Thursday, October 1, 2009
Starring: John Amplas, Lincoln Maazel, Christine Forest. Written and Directed by George A. Romero.
So, here we have one of the most innovative and influential takes on the vampire genre ever made. George A. Romero created the zombie film in 1968 with Night of the Living Dead. Here, he works a similar effect on the vampire move, taking the idea and completely spinning it on its head. The story deals with a young man who may or may not be a vampire. He goes to live with his uncle, who believes he is such beyond any doubt, but Martin throws the superstitions in his face, insisting that "there's no real magic. There's no real magic ever."
Yet still he has vampiric tendencies that are clear from the first scene of the film, in which we see him drug a woman on a train and extract some of her blood, as he has no fangs. He cannot change into a bat, he possesses no supernatural gifts or, for that matter, limitations. Yet still he believes what his uncle tells him, an idea that has been forced upon him, that he is indeed an 84 year-old vampire. In the end, the choice is ours to make, though we can more easily side with the obvious, that Martin is a poor, disturbed young man who has a need for blood.

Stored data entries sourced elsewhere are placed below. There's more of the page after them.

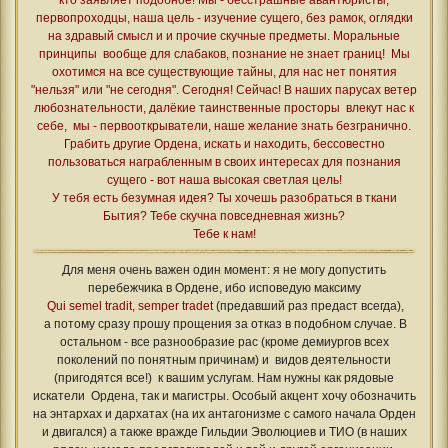
первопроходцы, наша цель - изучение сущего, без рамок, оглядки
на здравый смысл и и прочие скучные предметы. Моральные
принципы вообще для слабаков, познание не знает границ! Мы
охотимся на все существующие тайны, для нас нет понятия
"нельзя" или "не сегодня". Сегодня! Сейчас! В наших парусах ветер
любознательности, далёкие таинственные просторы влекут нас к
себе, мы - первооткрыватели, наше желание знать безгранично.
Грабить другие Ордена, искать и находить, бессовестно
пользоваться награбленным в своих интересах для познания
сущего - вот наша высокая светлая цель!
У тебя есть безумная идея? Ты хочешь разобраться в ткани
Бытия? Тебе скучна повседневная жизнь?
Тебе к нам!
Для меня очень важен один момент: я не могу допустить
перебежчика в Ордене, ибо исповедую максиму
Qui semel tradit, semper tradet
(предавший раз предаст всегда),
а потому сразу прошу прощения за отказ в подобном случае. В
остальном - все разнообразие рас (кроме демиургов всех
поколений по понятным причинам) и видов деятельности
(пригодятся все!) к вашим услугам. Нам нужны как рядовые
искатели Ордена, так и магистры. Особый акцент хочу обозначить
на энтархах и дархатах (на их антагонизме с самого начала Орден
и двигался) а также вражде Гильдии Эволюциев и ТИО (в наших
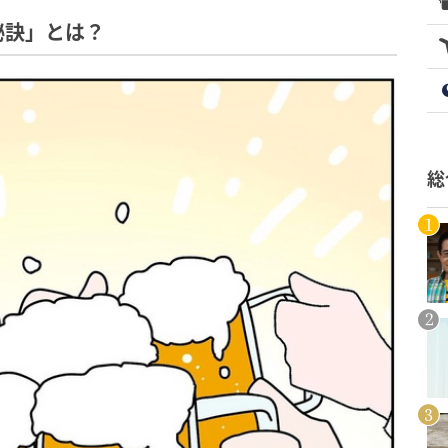
秘訣」とは？
総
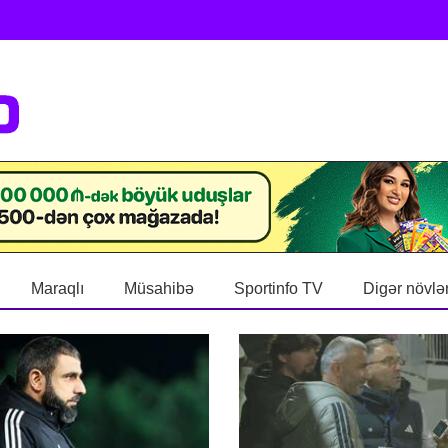
Maraqlı
Müsahibə
Sportinfo TV
Digər növlə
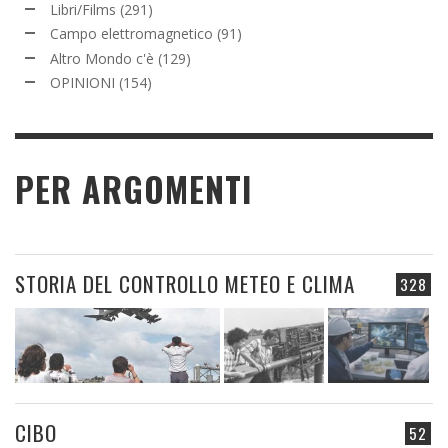
Libri/Films
(291)
Campo elettromagnetico
(91)
Altro Mondo c'è
(129)
OPINIONI
(154)
PER ARGOMENTI
STORIA DEL CONTROLLO METEO E CLIMA
328
CIBO
52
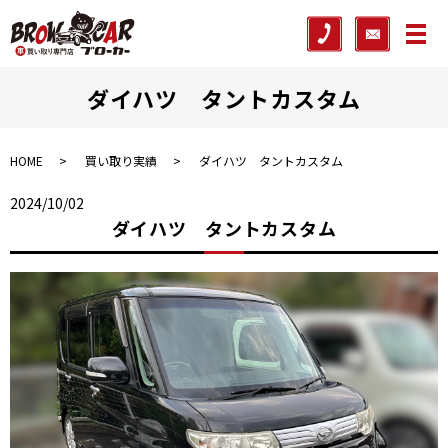
メ
ダイハツ タントカスタム
HOME
買い取り実績
ダイハツ タントカスタム
2024/10/02
ダイハツ タントカスタム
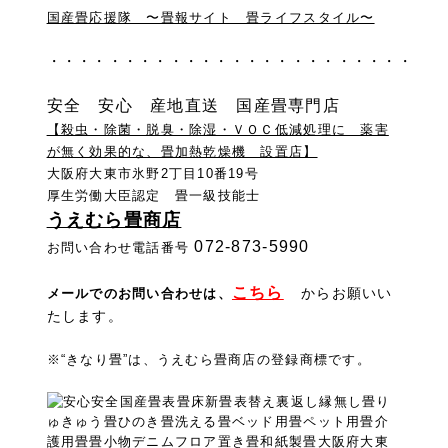
国産畳応援隊 〜畳報サイト 畳ライフスタイル〜
・・・・・・・・・・・・・・・・・・・・・・・・
安全 安心 産地直送 国産畳専門店
【殺虫・除菌・脱臭・除湿・ＶＯＣ低減処理に 薬害
が無く効果的な、畳加熱乾燥機 設置店】
大阪府大東市氷野2丁目10番19号
厚生労働大臣認定 畳一級技能士
うえむら畳商店
072-873-5990
お問い合わせ電話番号
こちら
からお願いい
メールでのお問い合わせは
、
たします。
※“きなり畳”は、うえむら畳商店の登録商標です。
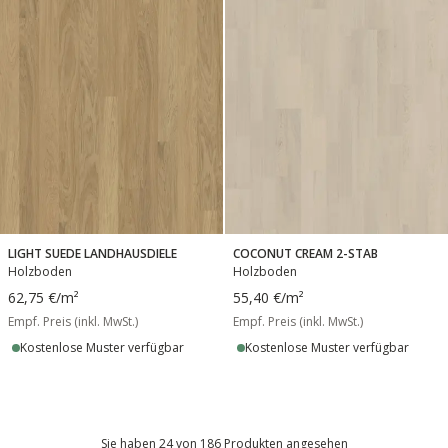
LIGHT SUEDE LANDHAUSDIELE
COCONUT CREAM 2-STAB
Holzboden
Holzboden
62,75 €
/m²
55,40 €
/m²
Empf. Preis (inkl. MwSt.)
Empf. Preis (inkl. MwSt.)
Kostenlose Muster verfügbar
Kostenlose Muster verfügbar
Sie haben 24 von 186 Produkten angesehen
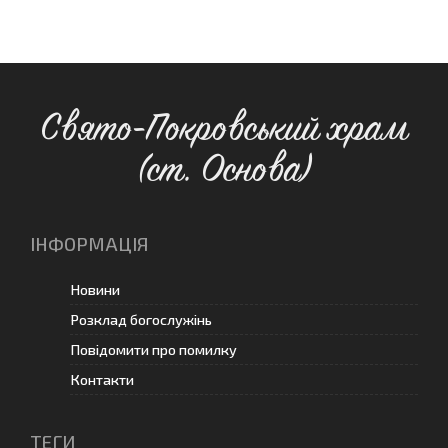
Свято-Покровський храм
(ст. Основа)
ІНФОРМАЦІЯ
Новини
Розклад богослужінь
Повідомити про помилку
Контакти
ТЕГИ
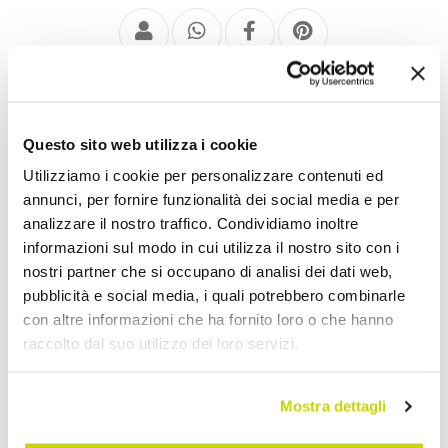
Deko Vasen
Questo sito web utilizza i cookie
Utilizziamo i cookie per personalizzare contenuti ed
annunci, per fornire funzionalità dei social media e per
analizzare il nostro traffico. Condividiamo inoltre
informazioni sul modo in cui utilizza il nostro sito con i
nostri partner che si occupano di analisi dei dati web,
pubblicità e social media, i quali potrebbero combinarle
con altre informazioni che ha fornito loro o che hanno
raccolto dal suo utilizzo dei loro servizi.
Mostra dettagli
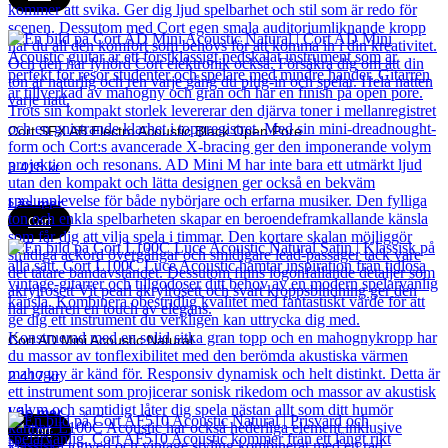
Cort SFX AB Electro Acoustic Black Open Pore
3 418
kr
Läs mer
Cort
Cort AD Mini Acoustic Natural
2 417
kr
Läs mer
Cort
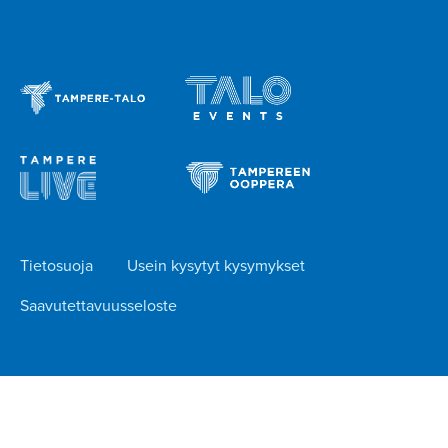
Tietosuoja
Usein kysytyt kysymykset
Saavutettavuusseloste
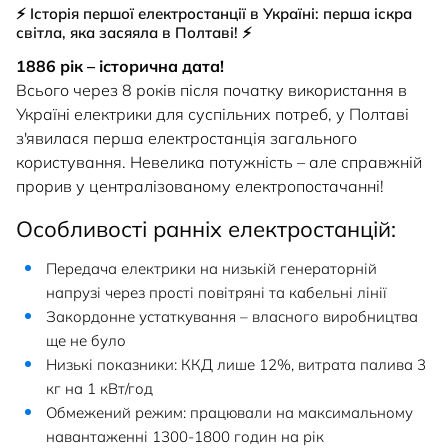
НОВИНИ
⚡ Історія першої електростанції в Україні: перша іскра
світла, яка засяяла в Полтаві! ⚡
СИСТЕМИ ШИНОПРОВОДІВ ТА СТРУМОПРОВОДІВ
КОНТАКТИ
1886 рік – історична дата!
Всього через 8 років після початку використання в
Україні електрики для суспільних потреб, у Полтаві
з'явилася перша електростанція загального
користування. Невелика потужність – але справжній
прорив у централізованому електропостачанні!
Особливості ранніх електростанцій:
Передача електрики на низькій генераторній
напрузі через прості повітряні та кабельні лінії
Закордонне устаткування – власного виробництва
ще не було
Низькі показники: ККД лише 12%, витрата палива 3
кг на 1 кВт/год
Обмежений режим: працювали на максимальному
навантаженні 1300-1800 годин на рік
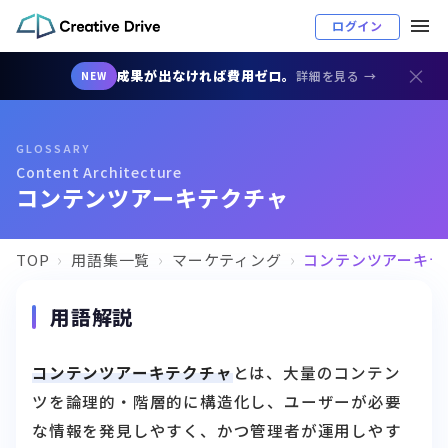
ログイン
×
成果が出なければ費用ゼロ。
詳細を見る →
NEW
GLOSSARY
Content Architecture
コンテンツアーキテクチャ
TOP
用語集一覧
マーケティング
コンテンツアーキテ
用語解説
コンテンツアーキテクチャ
とは、大量のコンテン
ツを論理的・階層的に構造化し、ユーザーが必要
な情報を発見しやすく、かつ管理者が運用しやす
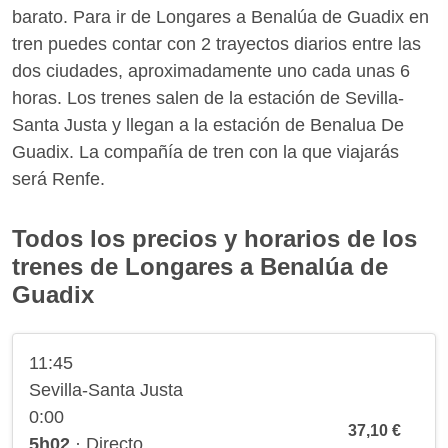
barato. Para ir de Longares a Benalúa de Guadix en
tren puedes contar con 2 trayectos diarios entre las
dos ciudades, aproximadamente uno cada unas 6
horas. Los trenes salen de la estación de Sevilla-
Santa Justa y llegan a la estación de Benalua De
Guadix. La compañía de tren con la que viajarás
será Renfe.
Todos los precios y horarios de los
trenes de Longares a Benalúa de
Guadix
11:45
Sevilla-Santa Justa
0:00
37,10 €
5h02
· Directo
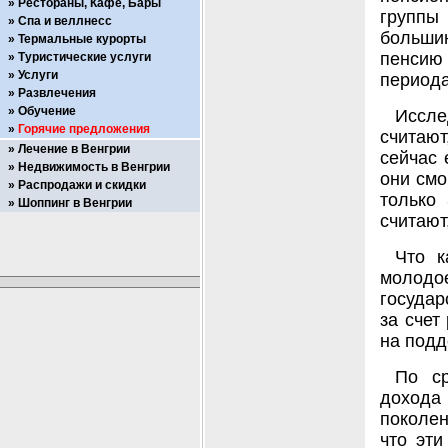
Рестораны, Кафе, Бары
групп
Спа и веллнесс
больши
Термальные курорты
пенсию
Туристические услуги
Услуги
периода
Развлечения
Обучение
Иссле
Горячие предложения
считают
Лечение в Венгрии
сейчас 
Недвижимость в Венгрии
они смо
Распродажи и скидки
только
Шоппинг в Венгрии
считают
Что к
молодо
государ
за счет
на подд
По ср
дохода 
поколен
что эт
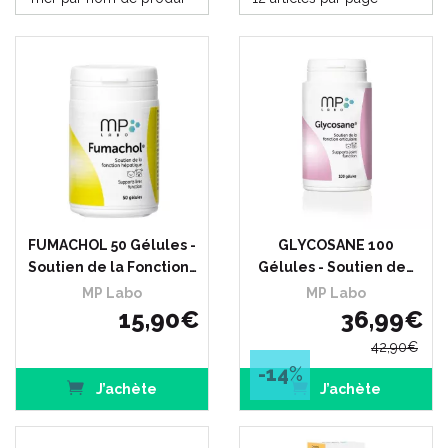
FUMACHOL 50 Gélules -
GLYCOSANE 100
Soutien de la Fonction…
Gélules - Soutien de…
MP Labo
MP Labo
15
,
90
€
36
,
99
€
42
,
90
€
-14
%
J’achète
J’achète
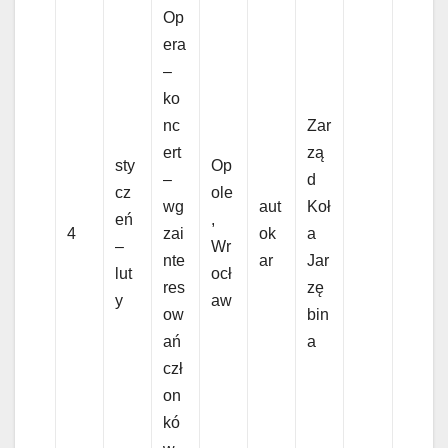
Op
era
–
ko
nc
Zar
ert
zą
sty
Op
–
d
cz
ole
wg
aut
Koł
eń
,
4
zai
ok
a
–
Wr
nte
ar
Jar
lut
ocł
res
zę
y
aw
ow
bin
ań
a
czł
on
kó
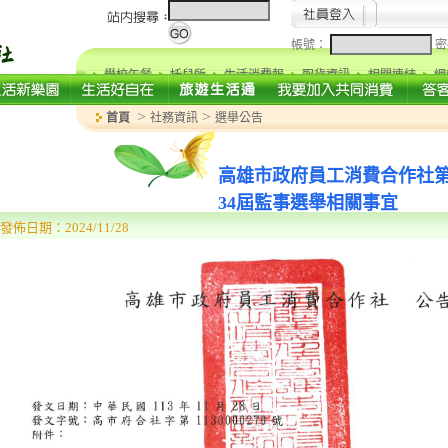
帳號：
密
學校午餐
托兒所
生活消費報
取貨資訊
相關連結
網
>
>
首頁
社務資訊
選舉公告
高雄市政府員工消費合作社第
34屆監事選舉相關事宜
發佈日期：2024/11/28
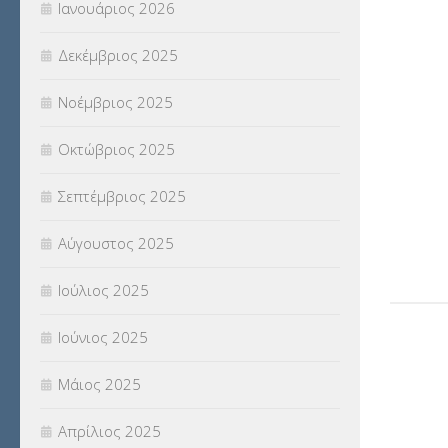
Ιανουάριος 2026
ΣΧΟΛΙΚΟΙ ΣΥΜΒΟΥΛΟΙ
(754)
Δεκέμβριος 2025
ΥΠΕΡΑΡΙΘΜΟΙ
(1)
Νοέμβριος 2025
ΥΠΟΤΡΟΦΙΕΣ
(28)
Οκτώβριος 2025
ΦΥΣΙΚΗ ΑΓΩΓΗ
(692)
Σεπτέμβριος 2025
Χωρίς κατηγορία
(55)
Αύγουστος 2025
Ιούλιος 2025
Ιούνιος 2025
Μάιος 2025
Απρίλιος 2025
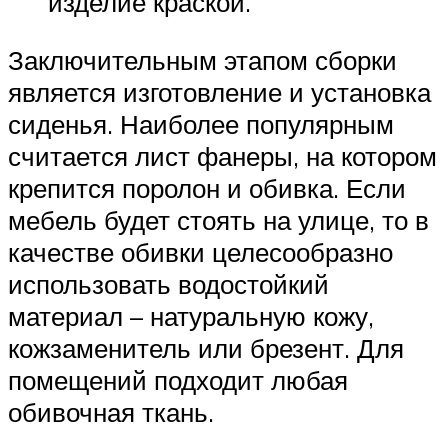
изделие краской.
Заключительным этапом сборки
является изготовление и установка
сиденья. Наиболее популярным
считается лист фанеры, на котором
крепится поролон и обивка. Если
мебель будет стоять на улице, то в
качестве обивки целесообразно
использовать водостойкий
материал – натуральную кожу,
кожзаменитель или брезент. Для
помещений подходит любая
обивочная ткань.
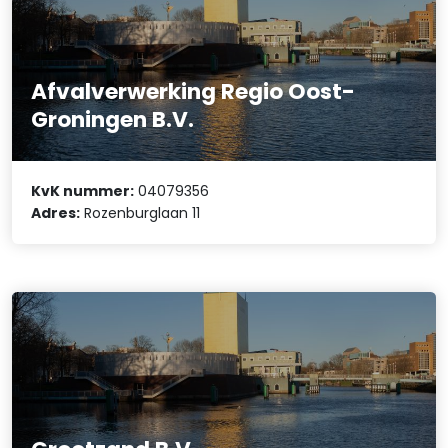
Afvalverwerking Regio Oost-
Groningen B.V.
KvK nummer:
04079356
Adres:
Rozenburglaan 11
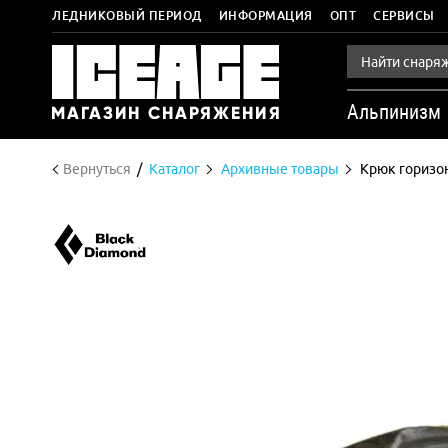
ЛЕДНИКОВЫЙ ПЕРИОД
ИНФОРМАЦИЯ
ОПТ
СЕРВИСЫ
Альпинизм
Вернуться
Каталог
Архивные товары
Крюк горизон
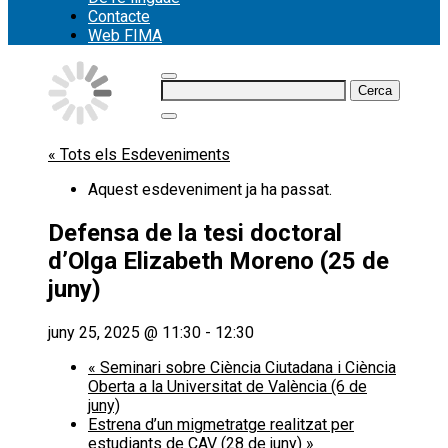
Contacte
Web FIMA
Cerca:
« Tots els Esdeveniments
Aquest esdeveniment ja ha passat.
Defensa de la tesi doctoral
d’Olga Elizabeth Moreno (25 de
juny)
juny 25, 2025 @ 11:30
-
12:30
«
Seminari sobre Ciència Ciutadana i Ciència
Oberta a la Universitat de València (6 de
juny)
Estrena d’un migmetratge realitzat per
estudiants de CAV (28 de juny)
»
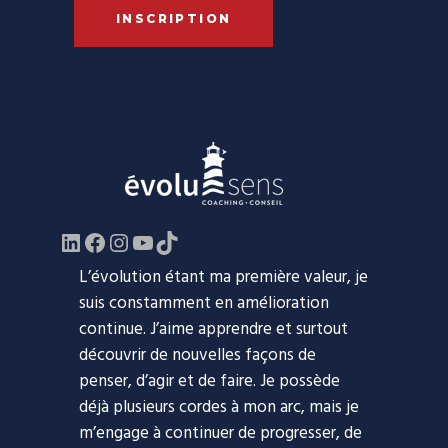
INSCRIPTION
LinkedIn
Facebook
https://www.instagram.com/evol
YouTube
TikTok
L’évolution étant ma première valeur, je
suis constamment en amélioration
continue. J’aime apprendre et surtout
découvrir de nouvelles façons de
penser, d’agir et de faire. Je possède
déjà plusieurs cordes à mon arc, mais je
m’engage à continuer de progresser, de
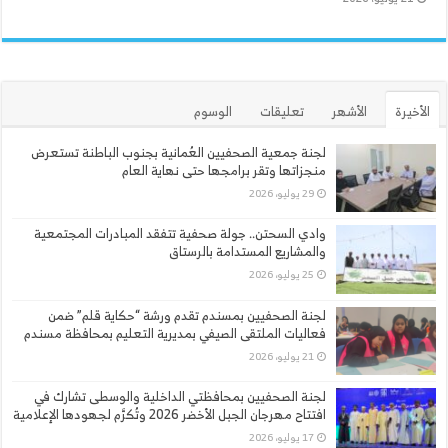
الأخيرة
الأشهر
تعليقات
الوسوم
لجنة جمعية الصحفيين العُمانية بجنوب الباطنة تستعرض
منجزاتها وتقر برامجها حتى نهاية العام
29 يوليو، 2026
وادي السحتن.. جولة صحفية تتفقد المبادرات المجتمعية
والمشاريع المستدامة بالرستاق
25 يوليو، 2026
لجنة الصحفيين بمسندم تقدم ورشة “حكاية قلم” ضمن
فعاليات الملتقى الصيفي بمديرية التعليم بمحافظة مسندم
21 يوليو، 2026
لجنة الصحفيين بمحافظتي الداخلية والوسطى تشارك في
افتتاح مهرجان الجبل الأخضر 2026 وتُكرَّم لجهودها الإعلامية
17 يوليو، 2026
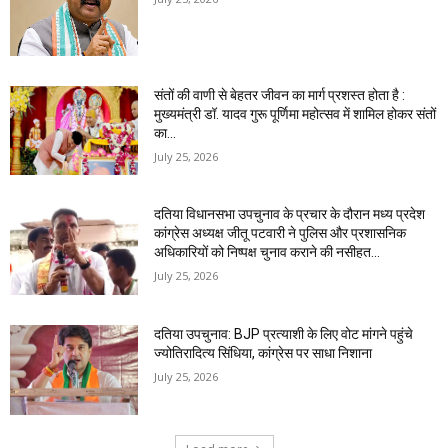
संतों की वाणी से बेहतर जीवन का मार्ग प्रशस्त होता है :
मुख्यमंत्री डॉ. यादव गुरू पूर्णिमा महोत्सव में शामिल होकर संतों
का...
July 25, 2026
दतिया विधानसभा उपचुनाव के प्रचार के दौरान मध्य प्रदेश
कांग्रेस अध्यक्ष जीतू पटवारी ने पुलिस और प्रशासनिक
अधिकारियों को निष्पक्ष चुनाव कराने की नसीहत...
July 25, 2026
दतिया उपचुनाव: BJP प्रत्याशी के लिए वोट मांगने पहुंचे
ज्योतिरादित्य सिंधिया, कांग्रेस पर साधा निशाना
July 25, 2026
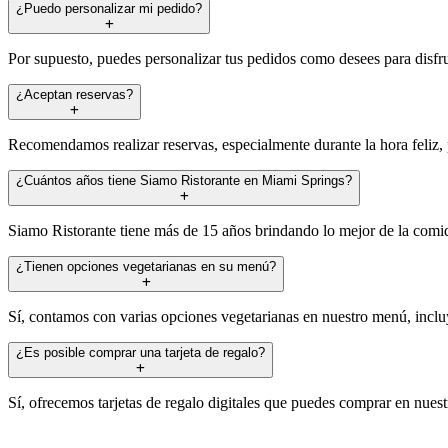
¿Puedo personalizar mi pedido?
Por supuesto, puedes personalizar tus pedidos como desees para disfru
¿Aceptan reservas?
Recomendamos realizar reservas, especialmente durante la hora feliz, p
¿Cuántos años tiene Siamo Ristorante en Miami Springs?
Siamo Ristorante tiene más de 15 años brindando lo mejor de la comid
¿Tienen opciones vegetarianas en su menú?
Sí, contamos con varias opciones vegetarianas en nuestro menú, incluye
¿Es posible comprar una tarjeta de regalo?
Sí, ofrecemos tarjetas de regalo digitales que puedes comprar en nuest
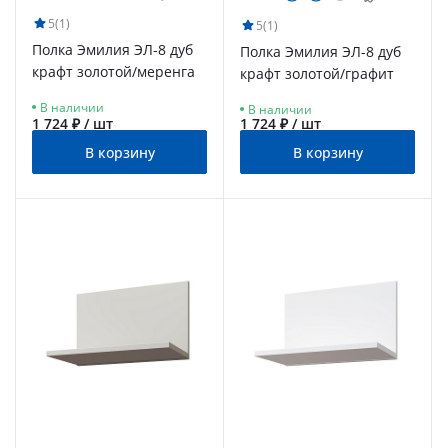
5
(1)
5
(1)
Полка Эмилия ЭЛ-8 дуб
Полка Эмилия ЭЛ-8 дуб
крафт золотой/меренга
крафт золотой/графит
В наличии
В наличии
1 724 ₽ / шт
1 724 ₽ / шт
В корзину
В корзину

The one thing abundantly clear throughout the whole film is that Martin does not want to do what he does. But he has to, or he believes he has to. Either way, the idea of stopping it is completely beyond his control. Overall, this is a near-masterpiece of film. One of Romero's best, saying a lot coming from the director of Night of the Living Dead, Dawn of the Dead, and Creepshow. The plot and themes are superb, the acting and story are chilling, and the overall film is essential. It is a genre-bending, thought-provoking horror film.